** Opening Provided information block **

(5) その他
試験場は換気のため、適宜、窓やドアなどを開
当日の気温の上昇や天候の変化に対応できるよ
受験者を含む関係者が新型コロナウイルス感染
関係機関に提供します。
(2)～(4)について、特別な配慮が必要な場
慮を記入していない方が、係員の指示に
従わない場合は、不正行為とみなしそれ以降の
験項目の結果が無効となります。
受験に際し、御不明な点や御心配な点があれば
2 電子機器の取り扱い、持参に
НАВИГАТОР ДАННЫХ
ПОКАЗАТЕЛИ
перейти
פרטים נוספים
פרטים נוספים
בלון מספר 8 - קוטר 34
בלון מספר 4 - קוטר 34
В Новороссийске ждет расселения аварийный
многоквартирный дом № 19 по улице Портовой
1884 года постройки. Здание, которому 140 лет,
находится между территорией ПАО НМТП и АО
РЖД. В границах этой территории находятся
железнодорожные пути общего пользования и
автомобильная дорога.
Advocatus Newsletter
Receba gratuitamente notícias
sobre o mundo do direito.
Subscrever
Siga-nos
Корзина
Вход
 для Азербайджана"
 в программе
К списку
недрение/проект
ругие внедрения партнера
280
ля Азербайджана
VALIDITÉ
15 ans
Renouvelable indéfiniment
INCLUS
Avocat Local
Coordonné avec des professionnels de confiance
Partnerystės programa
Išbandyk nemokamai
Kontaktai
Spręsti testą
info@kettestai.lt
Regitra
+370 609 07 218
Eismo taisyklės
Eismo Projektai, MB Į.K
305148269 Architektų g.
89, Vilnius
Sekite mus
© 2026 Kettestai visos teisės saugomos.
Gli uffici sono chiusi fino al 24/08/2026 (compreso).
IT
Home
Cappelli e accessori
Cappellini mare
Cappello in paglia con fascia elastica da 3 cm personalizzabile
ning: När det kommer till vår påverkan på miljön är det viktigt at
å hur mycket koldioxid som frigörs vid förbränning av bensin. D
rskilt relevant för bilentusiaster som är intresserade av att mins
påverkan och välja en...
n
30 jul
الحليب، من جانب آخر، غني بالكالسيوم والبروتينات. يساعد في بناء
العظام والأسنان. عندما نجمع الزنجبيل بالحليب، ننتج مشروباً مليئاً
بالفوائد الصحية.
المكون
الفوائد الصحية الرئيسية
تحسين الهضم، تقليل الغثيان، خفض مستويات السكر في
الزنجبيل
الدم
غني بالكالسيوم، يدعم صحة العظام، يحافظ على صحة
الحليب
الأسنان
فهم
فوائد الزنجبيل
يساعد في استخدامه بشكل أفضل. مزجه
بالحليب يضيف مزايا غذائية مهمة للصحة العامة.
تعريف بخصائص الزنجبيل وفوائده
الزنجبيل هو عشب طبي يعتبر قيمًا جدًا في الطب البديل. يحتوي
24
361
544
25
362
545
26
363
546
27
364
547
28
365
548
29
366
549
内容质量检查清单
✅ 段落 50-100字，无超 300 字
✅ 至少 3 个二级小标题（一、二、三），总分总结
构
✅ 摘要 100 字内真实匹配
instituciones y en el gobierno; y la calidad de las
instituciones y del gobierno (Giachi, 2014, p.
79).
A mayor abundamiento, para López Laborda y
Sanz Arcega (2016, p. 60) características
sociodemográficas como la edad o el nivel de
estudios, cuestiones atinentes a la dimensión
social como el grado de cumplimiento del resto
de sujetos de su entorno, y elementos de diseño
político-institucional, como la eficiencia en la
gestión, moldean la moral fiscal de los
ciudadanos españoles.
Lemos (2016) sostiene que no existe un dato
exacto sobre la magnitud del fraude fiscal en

** Closing Provided information block **

The data above should be returned in full, exactly as written.

(5) その他
試験場は換気のため、適宜、窓やドアなどを開
当日の気温の上昇や天候の変化に対応できるよ
受験者を含む関係者が新型コロナウイルス感染
関係機関に提供します。
(2)～(4)について、特別な配慮が必要な場
慮を記入していない方が、係員の指示に
従わない場合は、不正行為とみなしそれ以降の
験項目の結果が無効となります。
受験に際し、御不明な点や御心配な点があれば
2 電子機器の取り扱い、持参に
НАВИГАТОР ДАННЫХ
ПОКАЗАТЕЛИ
перейти
פרטים נוספים
פרטים נוספים
בלון מספר 8 - קוטר 34
בלון מספר 4 - קוטר 34
В Новороссийске ждет расселения аварийный
многоквартирный дом № 19 по улице Портовой
1884 года постройки. Здание, которому 140 лет,
находится между территорией ПАО НМТП и АО
РЖД. В границах этой территории находятся
железнодорожные пути общего пользования и
автомобильная дорога.
Advocatus Newsletter
Receba gratuitamente notícias
sobre o mundo do direito.
Subscrever
Siga-nos
Корзина
Вход
 для Азербайджана"
 в программе
К списку
недрение/проект
ругие внедрения партнера
280
ля Азербайджана
VALIDITÉ
15 ans
Renouvelable indéfiniment
INCLUS
Avocat Local
Coordonné avec des professionnels de confiance
Partnerystės programa
Išbandyk nemokamai
Kontaktai
Spręsti testą
info@kettestai.lt
Regitra
+370 609 07 218
Eismo taisyklės
Eismo Projektai, MB Į.K
305148269 Architektų g.
89, Vilnius
Sekite mus
© 2026 Kettestai visos teisės saugomos.
Gli uffici sono chiusi fino al 24/08/2026 (compreso).
IT
Home
Cappelli e accessori
Cappellini mare
Cappello in paglia con fascia elastica da 3 cm personalizzabile
ning: När det kommer till vår påverkan på miljön är det viktigt at
å hur mycket koldioxid som frigörs vid förbränning av bensin. D
rskilt relevant för bilentusiaster som är intresserade av att mins
påverkan och välja en...
n
30 jul
الحليب، من جانب آخر، غني بالكالسيوم والبروتينات. يساعد في بناء
العظام والأسنان. عندما نجمع الزنجبيل بالحليب، ننتج مشروباً مليئاً
بالفوائد الصحية.
المكون
الفوائد الصحية الرئيسية
تحسين الهضم، تقليل الغثيان، خفض مستويات السكر في
الزنجبيل
الدم
غني بالكالسيوم، يدعم صحة العظام، يحافظ على صحة
الحليب
الأسنان
فهم
فوائد الزنجبيل
يساعد في استخدامه بشكل أفضل. مزجه
بالحليب يضيف مزايا غذائية مهمة للصحة العامة.
تعريف بخصائص الزنجبيل وفوائده
الزنجبيل هو عشب طبي يعتبر قيمًا جدًا في الطب البديل. يحتوي
24
361
544
25
362
545
26
363
546
27
364
547
28
365
548
29
366
549
内容质量检查清单
✅ 段落 50-100字，无超 300 字
✅ 至少 3 个二级小标题（一、二、三），总分总结
构
✅ 摘要 100 字内真实匹配
instituciones y en el gobierno; y la calidad de las
instituciones y del gobierno (Giachi, 2014, p.
79).
A mayor abundamiento, para López Laborda y
Sanz Arcega (2016, p. 60) características
sociodemográficas como la edad o el nivel de
estudios, cuestiones atinentes a la dimensión
social como el grado de cumplimiento del resto
de sujetos de su entorno, y elementos de diseño
político-institucional, como la eficiencia en la
gestión, moldean la moral fiscal de los
ciudadanos españoles.
Lemos (2016) sostiene que no existe un dato
exacto sobre la magnitud del fraude fiscal en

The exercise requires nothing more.